▸ WHAT YOU SHOULD DO
Pictures must not appear in the copy. Restate exactly the lines below from the one with "100 ml, silikon,otisna masa za" through the one with "数字经济蓬勃发展，数字资产逐渐成为人们资产配置中不可或缺", inclusive.

------------------------

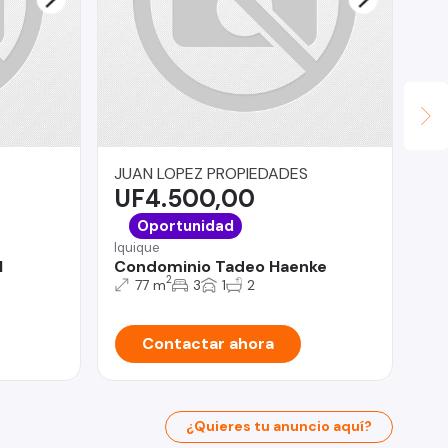
JUAN LOPEZ PROPIEDADES
Re
UF4.500,00
$
Est
Oportunidad
LO
Iquique
Be
l
Condominio Tadeo Haenke
Re
2
77 m
3
1
2
Contactar ahora
¿Quieres tu anuncio aquí?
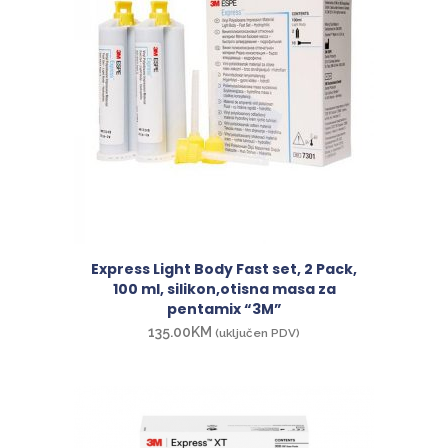
Express Light Body Fast set, 2 Pack,
100 ml, silikon,otisna masa za
pentamix “3M”
135.00
KM
(uključen PDV)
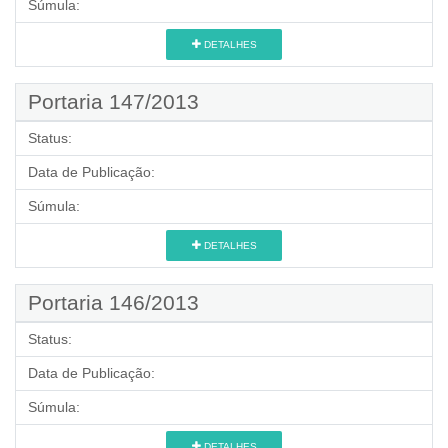
Súmula:
DETALHES
Portaria 147/2013
Status:
Data de Publicação:
Súmula:
DETALHES
Portaria 146/2013
Status:
Data de Publicação:
Súmula:
DETALHES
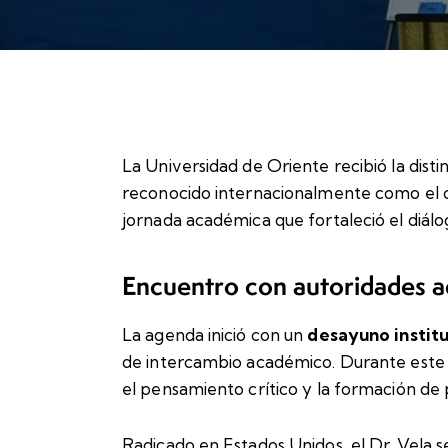
La Universidad de Oriente recibió la distin
reconocido internacionalmente como el 
jornada académica que fortaleció el diálo
Encuentro con autoridades 
La agenda inició con un
desayuno institu
de intercambio académico. Durante este e
el pensamiento crítico y la formación de
Radicado en Estados Unidos, el Dr. Vela s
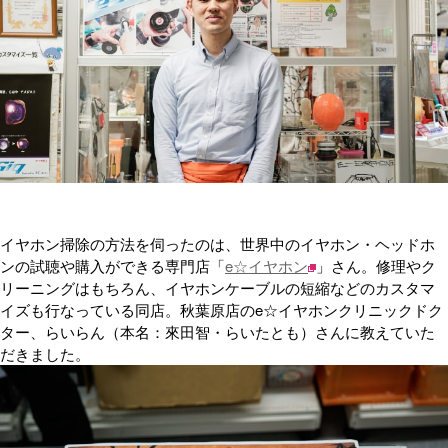
イヤホン掃除の方法を伺ったのは、世界中のイヤホン・ヘッドホ
ンの試聴や購入ができる専門店「
e☆イヤホン
」さん。修理やク
リーニングはもちろん、イヤホンケーブルの短縮などのカスタマ
イズも行なっている同店。秋葉原店のe☆イヤホンクリニックドク
ター、らいらん（本名：來田智・らいたとも）さんに教えていた
だきました。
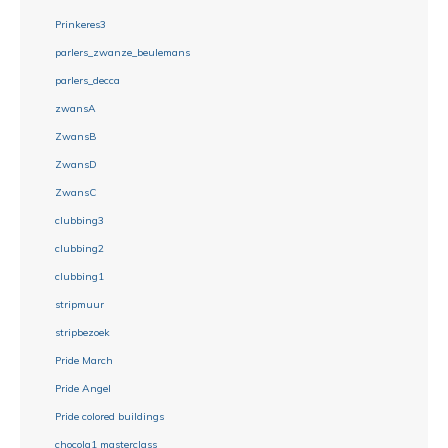
Prinkeres3
parlers_zwanze_beulemans
parlers_decca
zwansA
ZwansB
ZwansD
ZwansC
clubbing3
clubbing2
clubbing1
stripmuur
stripbezoek
Pride March
Pride Angel
Pride colored buildings
chocola1 masterclass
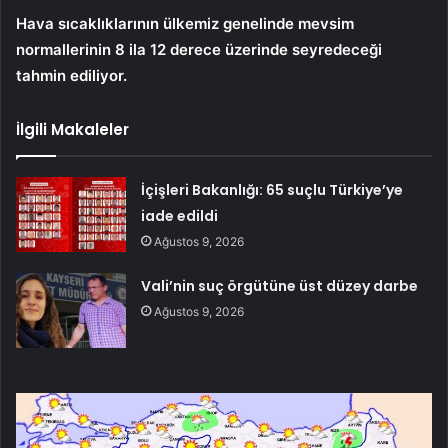
Hava sıcaklıklarının ülkemiz genelinde mevsim
normallerinin 8 ila 12 derece üzerinde seyredeceği
tahmin ediliyor.
İlgili Makaleler
İçişleri Bakanlığı: 65 suçlu Türkiye’ye
iade edildi
Ağustos 9, 2026
Vali’nin suç örgütüne üst düzey darbe
Ağustos 9, 2026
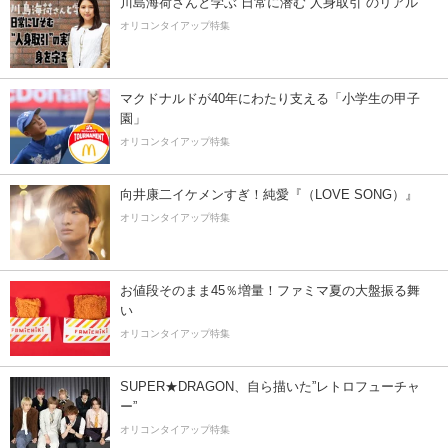
川島海荷さんと学ぶ 日常に潜む“人身取引”のリアル
オリコンタイアップ特集
マクドナルドが40年にわたり支える「小学生の甲子
園」
オリコンタイアップ特集
向井康二イケメンすぎ！純愛『（LOVE SONG）』
オリコンタイアップ特集
お値段そのまま45％増量！ファミマ夏の大盤振る舞
い
オリコンタイアップ特集
SUPER★DRAGON、自ら描いた”レトロフューチャ
ー”
オリコンタイアップ特集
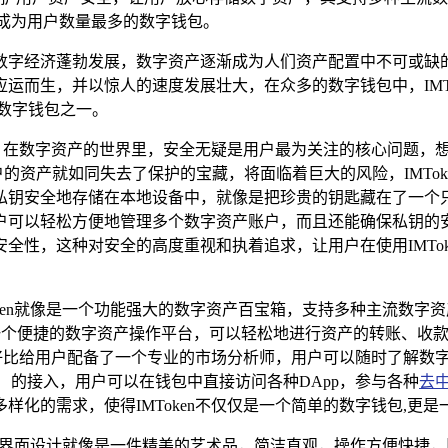
n成为用户数量最多的数字钱包。
数字经济蓬勃发展，数字资产逐渐成为人们资产配置中不可或缺
应运而生，并以惊人的速度发展壮大，在众多的数字钱包中，IMT
数字钱包之一。
保障，在数字资产的世界里，安全无疑是用户最为关注的核心问题
户的资产就如同失去了保护的宝藏，将面临着巨大的风险，IMTo
钥安全地存储在本地设备中，就像是把珍贵的钥匙藏在了一个只有
可以轻松方便地管理多个数字资产账户，而且还能确保私钥的安全
全性，这种对安全的高度重视和执着追求，让用户在使用IMTo
MToken就像是一个功能强大的数字资产百宝箱，支持多种主流
拥有了一个便捷的数字资产操作平台，可以轻松地进行资产的转账、
这就好比给用户配备了一个专业的市场分析师，用户可以随时了解
pp）的接入，用户可以在钱包中直接访问各种DApp，参与各种
去
化的需求，使得IMToken不仅仅是一个简单的数字钱包,更
oken的界面设计就像是一件精美的艺术品，简洁直观，操作方便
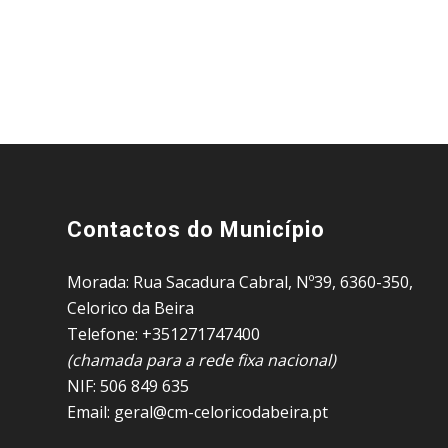
Contactos do Município
Morada: Rua Sacadura Cabral, Nº39, 6360-350,
Celorico da Beira
Telefone: +351271747400
(chamada para a rede fixa nacional)
NIF: 506 849 635
Email: geral@cm-celoricodabeira.pt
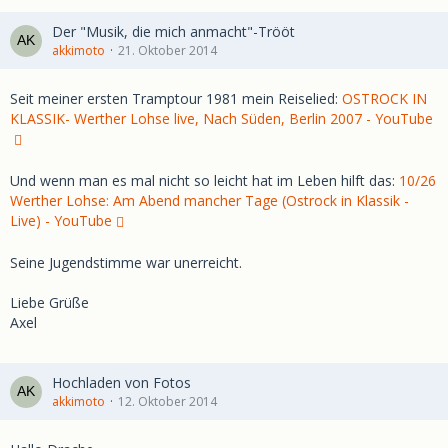
Der "Musik, die mich anmacht"-Trööt
akkimoto
21. Oktober 2014
Seit meiner ersten Tramptour 1981 mein Reiselied:
OSTROCK IN
KLASSIK- Werther Lohse live, Nach Süden, Berlin 2007 - YouTube
Und wenn man es mal nicht so leicht hat im Leben hilft das:
10/26
Werther Lohse: Am Abend mancher Tage (Ostrock in Klassik -
Live) - YouTube
Seine Jugendstimme war unerreicht.
Liebe Grüße
Axel
Hochladen von Fotos
akkimoto
12. Oktober 2014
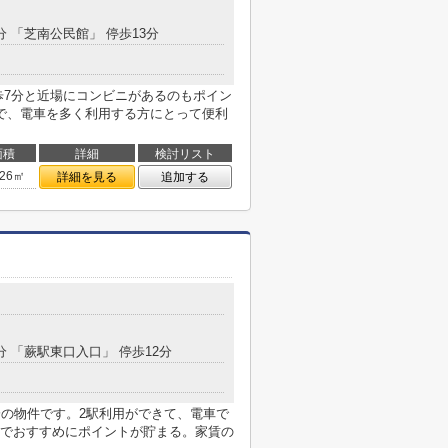
分 「芝南公民館」 停歩13分
歩7分と近場にコンビニがあるのもポイン
で、電車を多く利用する方にとって便利
面積
詳細
検討リスト
.26㎡
詳細を見る
追加する
分 「蕨駅東口入口」 停歩12分
分の物件です。2駅利用ができて、電車で
でおすすめにポイントが貯まる。家賃の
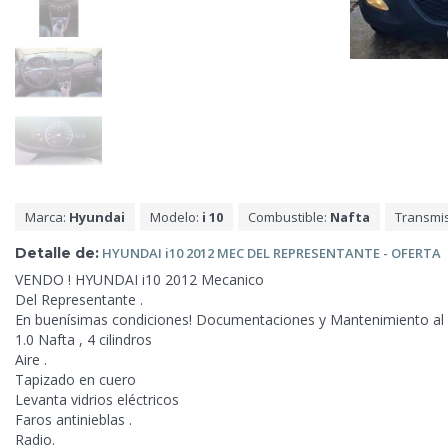
Marca:
Hyundai
Modelo:
i 10
Combustible:
Nafta
Transmi
Detalle de:
HYUNDAI i10 2012 MEC DEL REPRESENTANTE
- OFERTA
VENDO ! HYUNDAI i10 2012 Mecanico
Del Representante .
En buenísimas condiciones! Documentaciones y Mantenimiento al d
1.0 Nafta , 4 cilindros
Aire .
Tapizado en cuero
Levanta vidrios eléctricos
Faros antinieblas .
Radio.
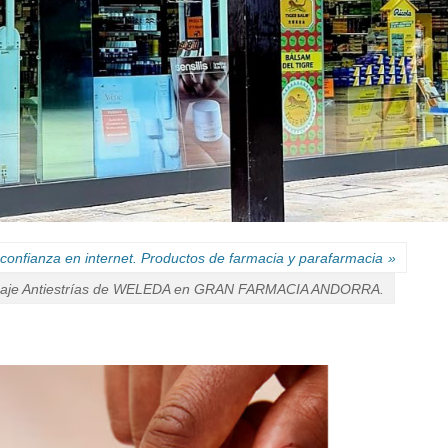
confianza en internet. Productos de farmacia y parafarmacia
»
aje Antiestrías de WELEDA en GRAN FARMACIA ANDORRA.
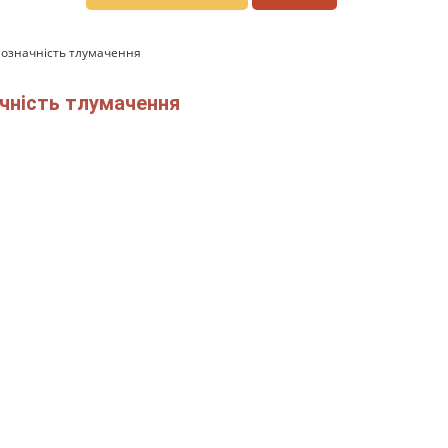
нозначність тлумачення
чність тлумачення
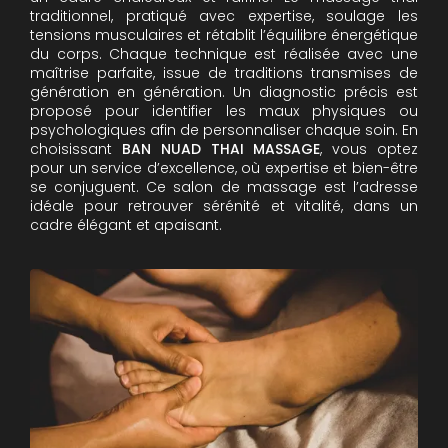
traditionnel, pratiqué avec expertise, soulage les
tensions musculaires et rétablit l’équilibre énergétique
du corps. Chaque technique est réalisée avec une
maîtrise parfaite, issue de traditions transmises de
génération en génération. Un diagnostic précis est
proposé pour identifier les maux physiques ou
psychologiques afin de personnaliser chaque soin. En
choisissant
BAN NUAD THAI MASSAGE
, vous optez
pour un service d’excellence, où expertise et bien-être
se conjuguent. Ce salon de massage est l’adresse
idéale pour retrouver sérénité et vitalité, dans un
cadre élégant et apaisant.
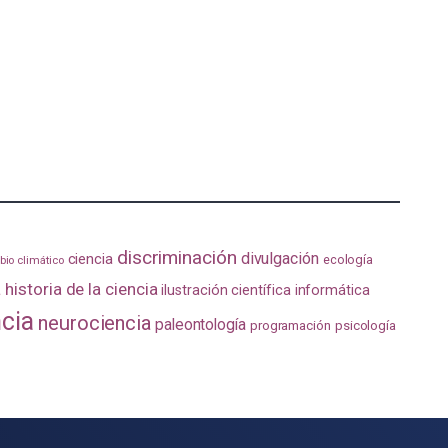
discriminación
divulgación
ciencia
ecología
io climático
a
historia de la ciencia
ilustración científica
informática
ncia
neurociencia
paleontología
programación
psicología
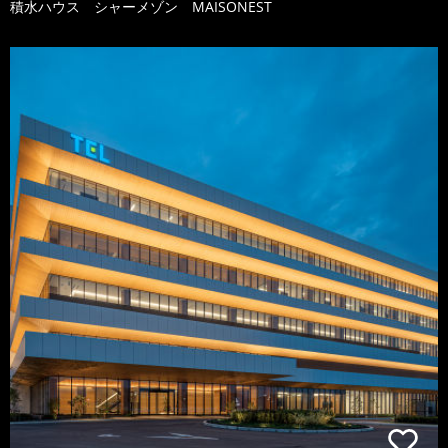
積水ハウス シャーメゾン MAISONEST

------------------------

▸ EXPECTED OUTPUT
100 ml, silikon,otisna masa za
pentamix “3M”
135.00
KM
(uključen PDV)
Súmula:
DETALHES
Portaria 147/2013
Status:
Data de Publicação:
Súmula:
DETALHES
Portaria 146/2013
Status:
Data de Publicação:
Súmula:
DETALHES
La Universidad de Oriente recibió la distin
reconocido internacionalmente como el 
jornada académica que fortaleció el diálo
Encuentro con autoridades 
La agenda inició con un
desayuno institu
de intercambio académico. Durante este e
el pensamiento crítico y la formación de
Radicado en Estados Unidos, el Dr. Vela s
イヤホン掃除の方法を伺ったのは、世界中のイヤホン・ヘッドホ
ンの試聴や購入ができる専門店「
e☆イヤホン
」さん。修理やク
リーニングはもちろん、イヤホンケーブルの短縮などのカスタマ
イズも行なっている同店。秋葉原店のe☆イヤホンクリニックドク
ター、らいらん（本名：來田智・らいたとも）さんに教えていた
だきました。
Prinkeres3
parlers_zwanze_beulemans
parlers_decca
zwansA
ZwansB
ZwansD
ZwansC
clubbing3
clubbing2
clubbing1
stripmuur
stripbezoek
Pride March
Pride Angel
Pride colored buildings
chocola1 masterclass
Hava sıcaklıklarının ülkemiz genelinde mevsim
normallerinin 8 ila 12 derece üzerinde seyredeceği
tahmin ediliyor.
İlgili Makaleler
İçişleri Bakanlığı: 65 suçlu Türkiye’ye
iade edildi
Ağustos 9, 2026
Vali’nin suç örgütüne üst düzey darbe
Ağustos 9, 2026
川島海荷さんと学ぶ 日常に潜む“人身取引”のリアル
オリコンタイアップ特集
マクドナルドが40年にわたり支える「小学生の甲子
園」
オリコンタイアップ特集
向井康二イケメンすぎ！純愛『（LOVE SONG）』
オリコンタイアップ特集
お値段そのまま45％増量！ファミマ夏の大盤振る舞
い
オリコンタイアップ特集
SUPER★DRAGON、自ら描いた”レトロフューチャ
ー”
オリコンタイアップ特集
n成为用户数量最多的数字钱包。
数字经济蓬勃发展，数字资产逐渐成为人们资产配置中不可或缺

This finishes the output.